If the credit crisis is over, why are credit insiders selling stock...?
IF the CREDIT CRISIS were genuinely over and the economy was genuinely on the mend, someone should have told Capital One Financial, one of America's largest issuers of consumer credit, writes Eric Fry for The Daily Reckoning.
Wednesday afternoon, at the Goldman Sachs US Financial Services Conference in New York City, Capital One's Chairman and CEO, Richard D. Fairbank, wowed the crowd with a dizzying collection of grim assessments and forecasts.
In no particular order, Fairbank observed:
- "The storm is not over and we continue to face several significant risks..."
- "With respect to commercial real estate, I believe we cannot see line of sight to the peak yet...I kind of feel it's going to get worse before it's better..."
- "The housing market remains severely dislocated."
Fairbank placed this last observation in the context of an economy that is still wobbling on its feet and unable to generate employment growth.
"Despite last week's modest improvement [in the jobs report]," he observed, "the average time to find a new job remains very high, a sign that the job market is more frozen than in past recessions.
"Similar to labor markets, the housing sector remains severely dislocated, despite some signs of stabilizing home prices. There is a growing backlog of foreclosures. Inventories of homes in foreclosure or with severely delinquent mortgages are increasing. This is likely to put downward pressure on home prices as the foreclosure inventory hits the market.
"Continued weakness in housing puts pressure on the broader economy and makes any emerging recovery fragile. And some of the apparent improvements in the economy may not be sustainable. As government stimulus programs like Cash for Clunkers, first-time home buyer tax credits and other direct cash payments to consumers may have only fleeting effects."
During his presentation, Fairbank also sprinkled in a few dashes of optimism about the economy's prospects...and several dollops of confidence about Capital One's ability to "weather the storm."
Investors seemed to like what they heard, as Capital One's stock jumped more than 2% yesterday afternoon. Curiously, however, the insiders at Capital One cannot seem to find any reason whatsoever to buy the stock. In fact, they have been unloading it at a very rapid clip during the last few months.
Fairbank, for his part, has not made a single open market sale since May of 2008. But most of the other company insiders have shown no such restraint.

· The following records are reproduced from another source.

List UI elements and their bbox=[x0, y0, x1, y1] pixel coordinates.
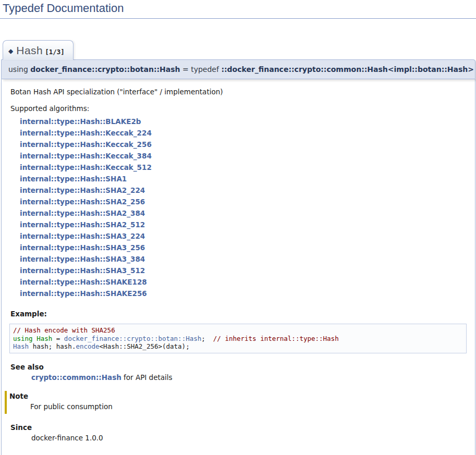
code-line: // Hash encode with SHA256 bbox=[13, 326, 463, 335]
list-item: internal::type::Hash::SHAKE256 bbox=[20, 288, 467, 299]
example-heading: Example: bbox=[10, 310, 467, 318]
list-item: internal::type::Hash::SHA2_384 bbox=[20, 207, 467, 219]
member-overload-index: [1/3] bbox=[45, 48, 65, 56]
see-also-label: See also bbox=[10, 363, 467, 371]
algorithm-link[interactable]: internal::type::Hash::Keccak_512 bbox=[20, 163, 152, 171]
algorithm-link[interactable]: internal::type::Hash::SHA3_224 bbox=[20, 232, 145, 240]
algorithm-link[interactable]: internal::type::Hash::BLAKE2b bbox=[20, 117, 141, 126]
list-item: internal::type::Hash::SHA1 bbox=[20, 173, 467, 185]
see-also-content: crypto::common::Hash for API details bbox=[31, 373, 467, 382]
list-item: internal::type::Hash::Keccak_256 bbox=[20, 139, 467, 150]
list-item: internal::type::Hash::SHA2_512 bbox=[20, 219, 467, 230]
code-text: <Hash::SHA2_256>(data); bbox=[100, 342, 190, 350]
algorithms-list: internal::type::Hash::BLAKE2b internal::… bbox=[9, 116, 467, 299]
list-item: internal::type::Hash::Keccak_512 bbox=[20, 162, 467, 173]
code-link-encode[interactable]: encode bbox=[76, 342, 99, 350]
code-text: = bbox=[52, 335, 64, 342]
member-documentation: Botan Hash API specialization ("interfac… bbox=[1, 79, 475, 455]
since-section: Since docker-finance 1.0.0 bbox=[10, 423, 467, 442]
code-line: Hash hash; hash.encode<Hash::SHA2_256>(d… bbox=[13, 342, 463, 351]
member-tab: ◆Hash[1/3] bbox=[3, 40, 74, 60]
code-link-botan-hash[interactable]: docker_finance::crypto::botan::Hash bbox=[64, 335, 201, 342]
algorithm-link[interactable]: internal::type::Hash::Keccak_224 bbox=[20, 129, 152, 137]
note-text: For public consumption bbox=[30, 402, 467, 411]
member-description: Botan Hash API specialization ("interfac… bbox=[10, 88, 467, 96]
list-item: internal::type::Hash::SHA2_256 bbox=[20, 196, 467, 207]
list-item: internal::type::Hash::Keccak_224 bbox=[20, 127, 467, 139]
since-label: Since bbox=[10, 423, 467, 432]
algorithms-label: Supported algorithms: bbox=[10, 104, 467, 113]
see-also-suffix: for API details bbox=[121, 373, 173, 382]
note-section: Note For public consumption bbox=[5, 391, 467, 414]
list-item: internal::type::Hash::SHAKE128 bbox=[20, 276, 467, 288]
algorithm-link[interactable]: internal::type::Hash::SHA3_256 bbox=[20, 243, 145, 252]
list-item: internal::type::Hash::SHA3_256 bbox=[20, 242, 467, 253]
see-also-section: See also crypto::common::Hash for API de… bbox=[10, 363, 467, 382]
algorithm-link[interactable]: internal::type::Hash::Keccak_256 bbox=[20, 140, 152, 149]
code-link-hash[interactable]: Hash bbox=[13, 342, 29, 350]
code-text: ; bbox=[201, 335, 213, 342]
declaration-type: ::docker_finance::crypto::common::Hash<i… bbox=[221, 65, 474, 73]
list-item: internal::type::Hash::SHA2_224 bbox=[20, 185, 467, 196]
since-text: docker-finance 1.0.0 bbox=[31, 434, 467, 442]
typedef-declaration: using docker_finance::crypto::botan::Has… bbox=[1, 59, 475, 79]
algorithm-link[interactable]: internal::type::Hash::SHA2_384 bbox=[20, 209, 145, 217]
algorithm-link[interactable]: internal::type::Hash::Keccak_384 bbox=[20, 152, 152, 160]
list-item: internal::type::Hash::SHA3_512 bbox=[20, 265, 467, 276]
code-keyword: using bbox=[13, 335, 33, 342]
note-label: Note bbox=[9, 392, 467, 400]
member-tab-title: Hash bbox=[16, 44, 43, 56]
declaration-name: docker_finance::crypto::botan::Hash bbox=[30, 65, 180, 73]
code-text: hash; hash. bbox=[29, 342, 76, 350]
see-also-link[interactable]: crypto::common::Hash bbox=[31, 373, 121, 382]
algorithm-link[interactable]: internal::type::Hash::SHA1 bbox=[20, 175, 127, 183]
list-item: internal::type::Hash::BLAKE2b bbox=[20, 116, 467, 127]
list-item: internal::type::Hash::Keccak_384 bbox=[20, 150, 467, 162]
algorithm-link[interactable]: internal::type::Hash::SHA2_224 bbox=[20, 186, 145, 194]
permalink-anchor-icon[interactable]: ◆ bbox=[8, 47, 13, 55]
declaration-equals: = typedef bbox=[180, 65, 222, 73]
list-item: internal::type::Hash::SHA3_384 bbox=[20, 253, 467, 265]
code-line: using Hash = docker_finance::crypto::bot… bbox=[13, 335, 463, 343]
algorithm-link[interactable]: internal::type::Hash::SHAKE128 bbox=[20, 278, 147, 286]
page-title: Typedef Documentation bbox=[0, 0, 476, 19]
algorithm-link[interactable]: internal::type::Hash::SHA3_384 bbox=[20, 255, 145, 263]
member-item: ◆Hash[1/3] using docker_finance::crypto:… bbox=[1, 40, 475, 455]
code-comment: // inherits internal::type::Hash bbox=[213, 335, 339, 342]
declaration-keyword: using bbox=[8, 65, 30, 73]
algorithm-link[interactable]: internal::type::Hash::SHA3_512 bbox=[20, 266, 145, 275]
algorithm-link[interactable]: internal::type::Hash::SHA2_256 bbox=[20, 198, 145, 206]
code-block: // Hash encode with SHA256 using Hash = … bbox=[9, 324, 467, 353]
list-item: internal::type::Hash::SHA3_224 bbox=[20, 230, 467, 242]
algorithm-link[interactable]: internal::type::Hash::SHAKE256 bbox=[20, 289, 147, 298]
code-comment: // Hash encode with SHA256 bbox=[13, 326, 115, 334]
algorithm-link[interactable]: internal::type::Hash::SHA2_512 bbox=[20, 220, 145, 229]
code-type: Hash bbox=[36, 335, 52, 342]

Ryan Schneider, for example, President of the Card division, sold 31,848 shares of COF (worth $1.18) during the last four months, and just announced his intention to sell another 84,518 shares. All totaled, these sales would represent more than half his holdings.
Over in the accounting department, CFO Gary Perlin, just sold $2.3 million worth of COF stock, or about one quarter of his holdings. (For perspective, the last time Perlin sold stock was in May of 2007 – less than one month before COF began its swoon from $81 to $8.)
The recent flood of insider selling at Capital One is no guarantee that conditions will soon worsen at the large consumer lender. But as a rule of thumb, insiders do not sell when they believe their stock will be going UP.